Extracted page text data
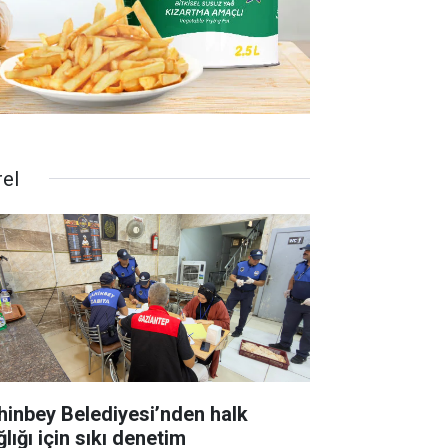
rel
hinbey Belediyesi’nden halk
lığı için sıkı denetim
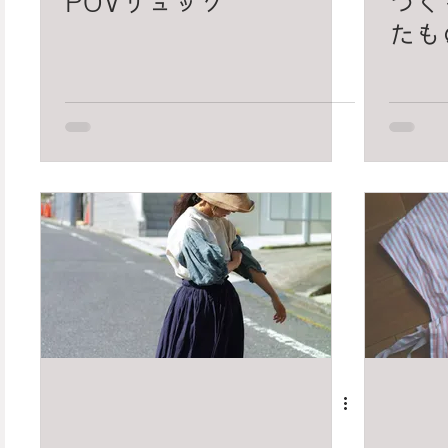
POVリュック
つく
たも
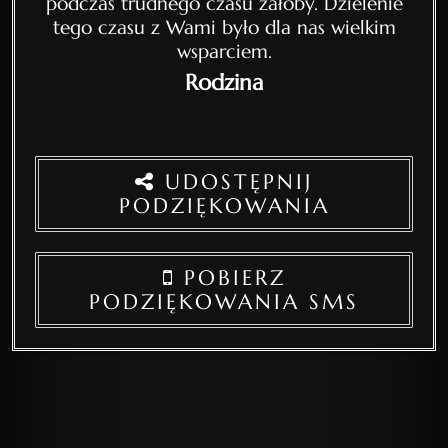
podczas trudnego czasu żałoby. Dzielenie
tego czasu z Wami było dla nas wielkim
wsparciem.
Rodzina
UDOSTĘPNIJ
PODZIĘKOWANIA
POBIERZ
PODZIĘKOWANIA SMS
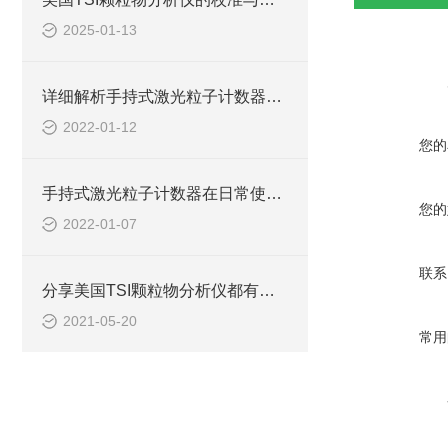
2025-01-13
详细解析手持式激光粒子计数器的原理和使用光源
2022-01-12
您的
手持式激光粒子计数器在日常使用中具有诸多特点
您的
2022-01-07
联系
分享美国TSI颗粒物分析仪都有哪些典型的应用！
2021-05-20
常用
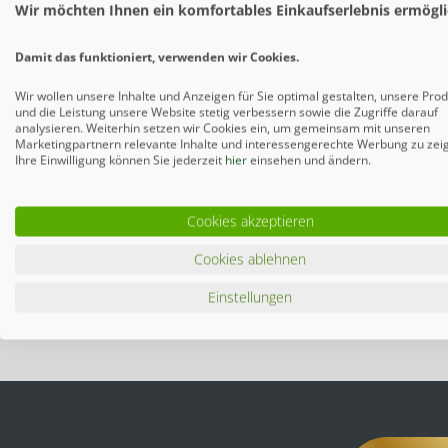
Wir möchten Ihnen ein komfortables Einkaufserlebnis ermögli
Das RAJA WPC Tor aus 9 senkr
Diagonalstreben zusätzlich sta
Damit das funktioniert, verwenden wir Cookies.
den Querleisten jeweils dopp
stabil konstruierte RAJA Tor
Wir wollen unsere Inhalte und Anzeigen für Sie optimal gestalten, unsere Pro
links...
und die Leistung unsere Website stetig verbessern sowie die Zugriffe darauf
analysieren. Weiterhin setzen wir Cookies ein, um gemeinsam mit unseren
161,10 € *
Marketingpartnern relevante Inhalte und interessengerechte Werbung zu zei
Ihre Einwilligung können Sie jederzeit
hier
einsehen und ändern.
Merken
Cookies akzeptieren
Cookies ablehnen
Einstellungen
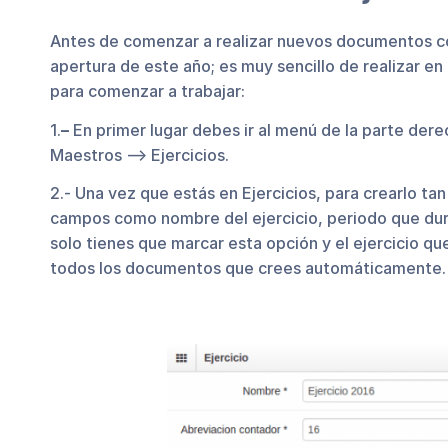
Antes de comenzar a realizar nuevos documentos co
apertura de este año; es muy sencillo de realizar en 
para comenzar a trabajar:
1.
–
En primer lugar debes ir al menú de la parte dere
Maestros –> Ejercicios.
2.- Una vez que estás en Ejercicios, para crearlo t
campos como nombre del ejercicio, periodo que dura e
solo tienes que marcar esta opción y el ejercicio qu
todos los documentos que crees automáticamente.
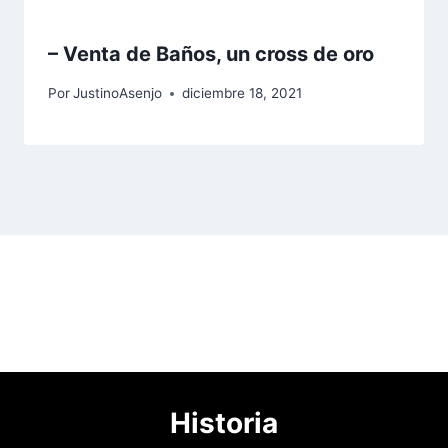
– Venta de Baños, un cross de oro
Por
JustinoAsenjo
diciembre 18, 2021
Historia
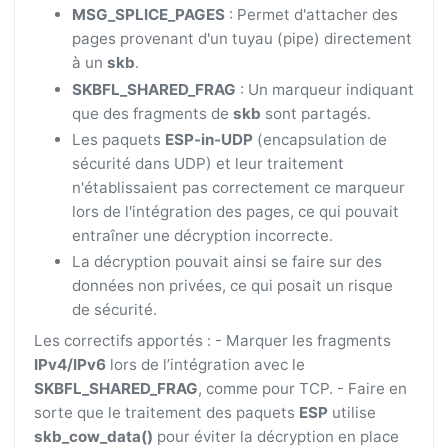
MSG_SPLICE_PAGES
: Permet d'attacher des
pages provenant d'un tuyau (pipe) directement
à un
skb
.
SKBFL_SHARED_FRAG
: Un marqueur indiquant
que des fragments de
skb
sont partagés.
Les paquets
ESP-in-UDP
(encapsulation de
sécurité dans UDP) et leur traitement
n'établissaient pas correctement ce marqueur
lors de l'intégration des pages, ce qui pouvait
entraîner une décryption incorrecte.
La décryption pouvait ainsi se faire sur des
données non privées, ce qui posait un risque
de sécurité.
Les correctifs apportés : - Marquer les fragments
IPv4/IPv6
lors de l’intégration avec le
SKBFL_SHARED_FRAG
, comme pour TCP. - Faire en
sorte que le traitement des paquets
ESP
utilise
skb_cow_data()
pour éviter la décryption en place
--
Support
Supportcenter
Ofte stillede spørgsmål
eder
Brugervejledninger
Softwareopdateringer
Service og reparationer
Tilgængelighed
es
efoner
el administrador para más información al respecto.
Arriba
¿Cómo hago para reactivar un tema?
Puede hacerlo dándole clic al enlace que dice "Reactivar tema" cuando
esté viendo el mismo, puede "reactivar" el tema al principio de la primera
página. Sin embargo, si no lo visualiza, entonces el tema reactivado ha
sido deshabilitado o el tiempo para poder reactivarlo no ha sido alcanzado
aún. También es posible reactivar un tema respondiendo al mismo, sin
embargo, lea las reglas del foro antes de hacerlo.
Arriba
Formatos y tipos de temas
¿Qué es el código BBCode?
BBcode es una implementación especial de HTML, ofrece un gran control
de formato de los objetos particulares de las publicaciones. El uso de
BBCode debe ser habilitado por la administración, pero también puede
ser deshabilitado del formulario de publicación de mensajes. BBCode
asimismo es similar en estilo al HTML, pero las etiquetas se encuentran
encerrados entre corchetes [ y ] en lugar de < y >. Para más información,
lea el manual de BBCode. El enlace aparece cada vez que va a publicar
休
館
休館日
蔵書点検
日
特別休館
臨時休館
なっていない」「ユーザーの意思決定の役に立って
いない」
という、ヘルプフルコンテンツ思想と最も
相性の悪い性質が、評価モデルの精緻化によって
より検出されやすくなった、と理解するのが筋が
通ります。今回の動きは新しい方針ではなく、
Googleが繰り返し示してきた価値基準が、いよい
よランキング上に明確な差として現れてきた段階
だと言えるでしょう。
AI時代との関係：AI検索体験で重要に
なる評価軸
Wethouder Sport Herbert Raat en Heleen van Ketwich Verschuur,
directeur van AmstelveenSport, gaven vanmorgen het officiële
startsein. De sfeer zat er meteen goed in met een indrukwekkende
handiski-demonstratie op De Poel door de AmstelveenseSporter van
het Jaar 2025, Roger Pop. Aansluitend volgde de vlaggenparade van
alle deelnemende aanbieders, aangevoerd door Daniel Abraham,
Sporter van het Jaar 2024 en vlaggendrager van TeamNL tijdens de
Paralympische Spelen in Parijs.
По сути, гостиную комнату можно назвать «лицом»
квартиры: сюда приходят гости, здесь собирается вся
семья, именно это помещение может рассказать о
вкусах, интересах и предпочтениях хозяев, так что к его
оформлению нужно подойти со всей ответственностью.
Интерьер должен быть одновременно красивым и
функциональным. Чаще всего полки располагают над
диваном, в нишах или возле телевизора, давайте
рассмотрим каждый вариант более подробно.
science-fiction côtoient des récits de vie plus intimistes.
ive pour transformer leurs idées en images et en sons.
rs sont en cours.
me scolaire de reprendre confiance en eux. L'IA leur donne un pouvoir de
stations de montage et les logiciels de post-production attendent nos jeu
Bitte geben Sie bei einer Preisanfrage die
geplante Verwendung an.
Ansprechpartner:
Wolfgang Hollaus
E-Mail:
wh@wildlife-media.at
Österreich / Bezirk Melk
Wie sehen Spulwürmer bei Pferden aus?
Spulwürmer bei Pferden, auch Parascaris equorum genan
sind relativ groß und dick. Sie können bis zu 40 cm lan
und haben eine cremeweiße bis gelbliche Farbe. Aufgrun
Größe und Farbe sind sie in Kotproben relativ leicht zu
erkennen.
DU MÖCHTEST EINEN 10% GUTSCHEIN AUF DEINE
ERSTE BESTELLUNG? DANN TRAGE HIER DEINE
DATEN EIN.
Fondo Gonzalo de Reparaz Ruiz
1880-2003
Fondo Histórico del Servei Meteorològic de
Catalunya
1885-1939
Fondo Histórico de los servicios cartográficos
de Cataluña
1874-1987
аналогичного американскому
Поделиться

(PROMPT) Could you copy every line from the records that has "traitement" in it?

(RESPONSE TO THE EXERCISE)
sécurité dans UDP) et leur traitement
sorte que le traitement des paquets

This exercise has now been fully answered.